[Start of section]

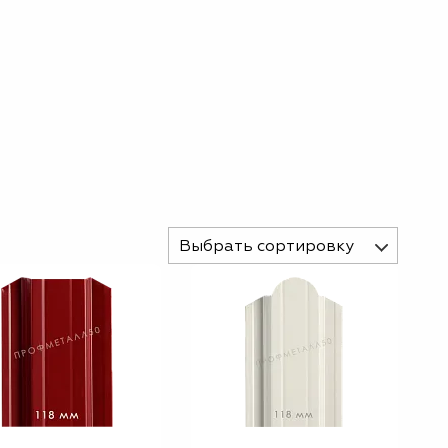
Выбрать сортировку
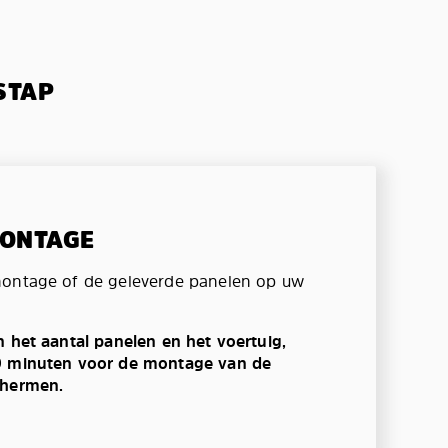
STAP
MONTAGE
montage of de geleverde panelen op uw
n het aantal panelen en het voertuig,
0 minuten voor de montage van de
chermen.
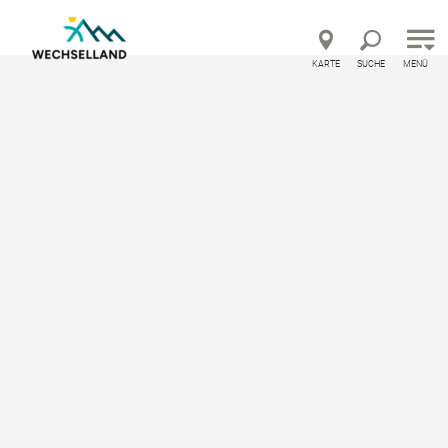
Direkt zur Hauptnavigation
Direkt zur Volltextsuche
Direkt zum Inhalt
KARTE
SUCHE
MENÜ
Urlaubsland Österreich – Feedback geben und beson
Themenweg Aspang-Markt
Themenweg ausgehend von Hauptplatz in
Aspang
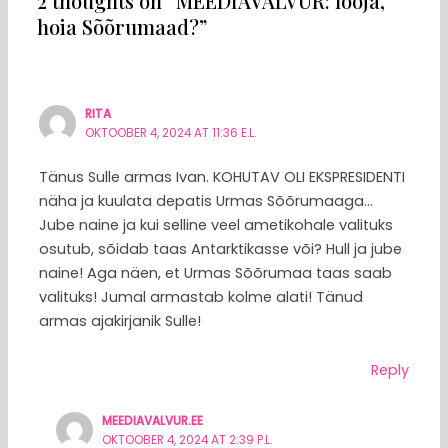
2 thoughts on “MEEDIAVALVUR: looja,
hoia Sõõrumaad?”
RITA
OKTOOBER 4, 2024 AT 11:36 E.L.
Tänus Sulle armas Ivan. KOHUTAV OLI EKSPRESIDENTI
näha ja kuulata depatis Urmas Sõõrumaaga…
Jube naine ja kui selline veel ametikohale valituks
osutub, sõidab taas Antarktikasse või? Hull ja jube
naine! Aga näen, et Urmas Sõõrumaa taas saab
valituks! Jumal armastab kolme alati! Tänud
armas ajakirjanik Sulle!
Reply
MEEDIAVALVUR.EE
OKTOOBER 4, 2024 AT 2:39 P.L.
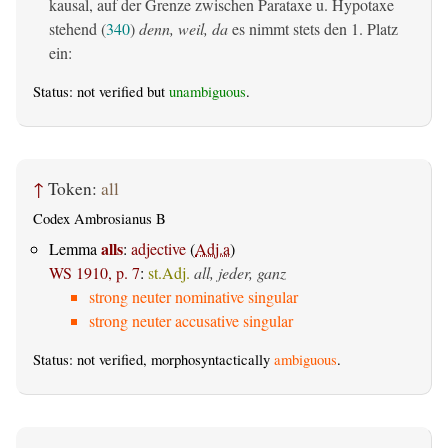
kausal, auf der Grenze zwischen Parataxe u. Hypotaxe
stehend (
340
)
denn, weil, da
es nimmt stets den 1. Platz
ein:
Status: not verified but
unambiguous
.
↑
Token:
all
Codex Ambrosianus B
alls
Lemma
:
adjective
(
Adj.a
)
WS 1910, p. 7
:
st.Adj.
all, jeder, ganz
strong neuter nominative singular
strong neuter accusative singular
Status: not verified, morphosyntactically
ambiguous
.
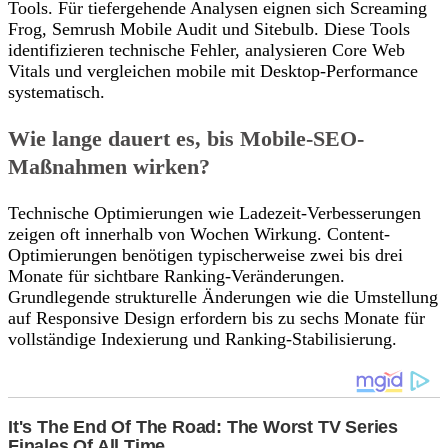
Tools. Für tiefergehende Analysen eignen sich Screaming
Frog, Semrush Mobile Audit und Sitebulb. Diese Tools
identifizieren technische Fehler, analysieren Core Web
Vitals und vergleichen mobile mit Desktop-Performance
systematisch.
Wie lange dauert es, bis Mobile-SEO-
Maßnahmen wirken?
Technische Optimierungen wie Ladezeit-Verbesserungen
zeigen oft innerhalb von Wochen Wirkung. Content-
Optimierungen benötigen typischerweise zwei bis drei
Monate für sichtbare Ranking-Veränderungen.
Grundlegende strukturelle Änderungen wie die Umstellung
auf Responsive Design erfordern bis zu sechs Monate für
vollständige Indexierung und Ranking-Stabilisierung.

[End of section]

(Work to complete) Give back the lines above exactly, from the one with "auf Responsive Design" through the last line.

(Solution to this exercise)
auf Responsive Design erfordern bis zu sechs Monate für
vollständige Indexierung und Ranking-Stabilisierung.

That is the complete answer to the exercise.